Une obligation réglementaire peut sembler simple sur le papier. Sur le terrain, assurer quotidiennement plusieurs dizaines ou centaines de litres implique de gérer le transport, le stockage, la distribution et le réapprovisionnement.
Les bouteilles individuelles restent une solution courante, mais elles peuvent rapidement multiplier :
le nombre d’emballages, les déchets à évacuer, les palettes ou packs à stocker et les manutentions quotidiennes.
Une fontaine à eau adaptée au chantier, fonctionnant sans raccordement au réseau, peut alors simplifier l’organisation.
L’objectif est de disposer d’un système :
mobile, pour suivre l’évolution du chantier ;
autonome, lorsque l’accès au réseau ou à l’électricité est limité ;
simple à installer, sans intervention technique ;
facile à approvisionner, afin d’anticiper précisément les volumes nécessaires ;
et suffisamment robuste pour supporter une utilisation quotidienne sur le terrain.
Une fontaine à eau sans branchement pour les chantiers
C’est précisément pour répondre à ces contraintes que Merci Walter propose une solution de fontaine à eau pour chantier sans branchement ni installation fixe.
Le principe : des cubes d’eau de source de 10 litres au format Bag-in-Box, associés à différents supports de distribution.
Chaque cube peut être déplacé et installé là où l’eau est nécessaire, y compris sur un site qui ne dispose d’aucun raccordement au réseau. Merci Walter propose notamment une fontaine mobile en métal ainsi qu’un bar à eau pouvant accueillir jusqu’à 60 litres.
Pour un chantier de 20 travailleurs sans eau courante, par exemple, les 60 litres correspondant au minimum réglementaire quotidien représentent six cubes de 10 litres.
De quoi faciliter le calcul des besoins et le réassort.
Moins de bouteilles à transporter et à jeter
Au-delà de la conformité réglementaire, le choix du conditionnement peut également avoir un impact important sur la logistique du chantier.
À quantité d’eau équivalente, remplacer une multitude de petites bouteilles par des contenants de 10 litres permet de réduire le nombre d’emballages manipulés au quotidien.
Merci Walter estime que son système Bag-in-Box permet d’utiliser jusqu’à 80 % de plastique en moins par rapport aux bouteilles conventionnelles. Les cubes sont également empilables, afin de simplifier leur stockage sur les bases vie ou dans les espaces techniques.
Une solution particulièrement intéressante pour les entreprises qui cherchent à diminuer la quantité de déchets générée sur leurs chantiers tout en simplifiant leur approvisionnement en eau.
Quelle quantité d’eau commander pour son chantier ?
Avant de passer commande, trois éléments sont à prendre en compte :
Le nombre de travailleurs présents chaque jour. C’est la base pour dimensionner les volumes nécessaires.
La durée du chantier. Les besoins ne seront évidemment pas les mêmes pour une intervention de trois jours que pour un chantier de plusieurs mois.
Les conditions de travail. Travail extérieur, effort physique et épisodes de forte chaleur peuvent nécessiter de prévoir davantage que le seuil réglementaire.

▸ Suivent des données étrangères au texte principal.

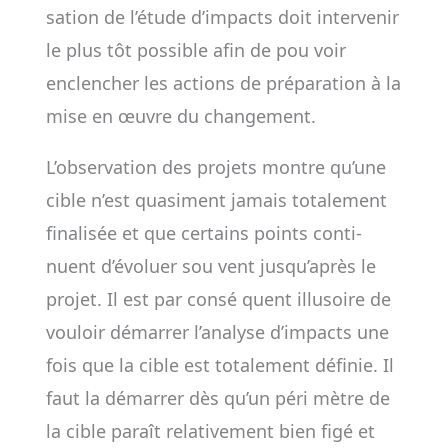
sa­tion de l’étude d’impacts doit inter­ve­nir
le plus tôt pos­sible afin de pou­­ voir
enclen­cher les actions de pré­pa­ra­tion à la
mise en œuvre du chan­ge­ment.
L’obser­va­tion des pro­jets montre qu’une
cible n’est qua­si­ment jamais tota­le­ment
finalisée et que cer­tains points conti­
nuent d’évo­luer sou­­ vent jus­qu’après le
pro­jet. Il est par consé­­ quent illu­soire de
vou­loir démar­rer l’ana­lyse d’impacts une
fois que la cible est tota­le­ment défi­nie. Il
faut la démar­rer dès qu’un péri­­ mètre de
la cible paraît rela­ti­ve­ment bien figé et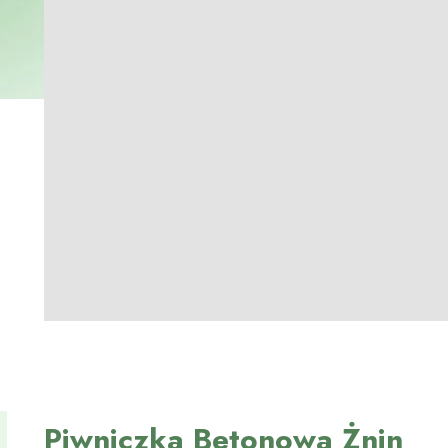
Piwniczka Betonowa Żnin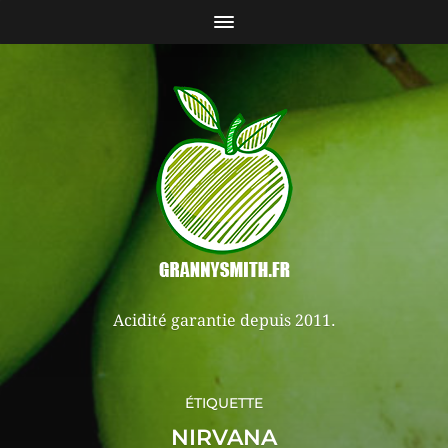
Acidité garantie depuis 2011.
ÉTIQUETTE
NIRVANA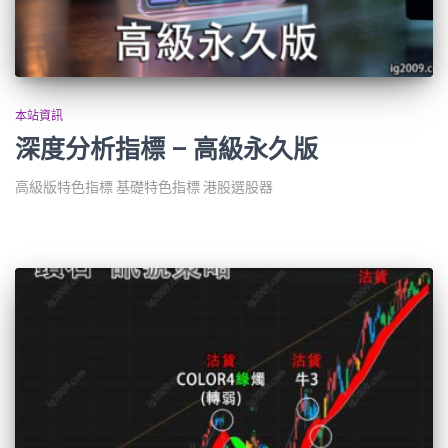
本站資訊
深度分析指標 – 高級永久版
高級版特色指標 基礎特色指標 港股選股器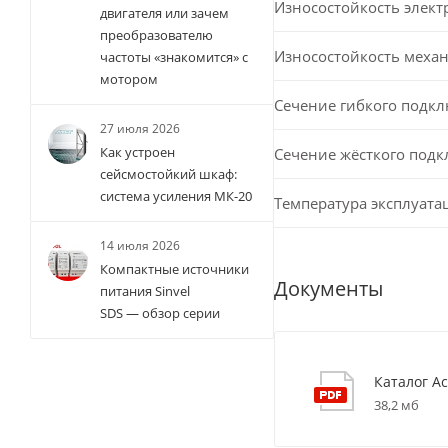
Износостойкость элект
двигателя или зачем
преобразователю
Износостойкость меха
частоты «знакомится» с
мотором
Сечение гибкого подк
27 июля 2026
Как устроен
Сечение жёсткого под
сейсмостойкий шкаф:
система усиления МК-20
Температура эксплуата
14 июля 2026
Компактные источники
Документы
питания Sinvel
SDS — обзор серии
Каталог Ac
38,2 мб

Dans le cas d’un chantier sans eau courante, une première estimation peut être obtenue très simplement :
Nombre de travailleurs × 3 litres × nombre de jours travaillés
Pour 30 travailleurs présents pendant 5 jours, il faudra ainsi prévoir au minimum 450 litres d’eau potable et fraîche pour répondre à ce seuil réglementaire.
À cette quantité peuvent s’ajouter les volumes nécessaires selon les conditions de travail et les autres usages du chantier.

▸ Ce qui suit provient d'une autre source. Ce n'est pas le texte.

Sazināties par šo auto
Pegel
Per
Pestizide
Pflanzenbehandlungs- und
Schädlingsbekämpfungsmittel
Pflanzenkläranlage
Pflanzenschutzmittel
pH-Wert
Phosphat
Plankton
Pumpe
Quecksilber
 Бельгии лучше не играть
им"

Eau potable sur chantier : ce qu’il faut retenir
Sur un chantier, fournir de l’eau aux équipes n’est pas simplement une question de confort.
L’employeur doit mettre à disposition de l’eau potable et fraîche. Lorsque l’eau courante ne peut pas être installée, il doit prévoir au minimum 3 litres par jour et par travailleur. En période de chaleur intense, il doit également fournir une quantité suffisante d’eau potable fraîche et prévoir un moyen de la maintenir au frais à proximité des postes de travail.
Le véritable enjeu devient donc de trouver une solution à la fois conforme, facile à déployer et adaptée aux contraintes logistiques du BTP.
Avec ses cubes d’eau de source de 10 litres et ses fontaines sans branchement, Merci Walter permet d’installer simplement des points d’eau sur les chantiers, même lorsqu’aucun réseau n’est accessible.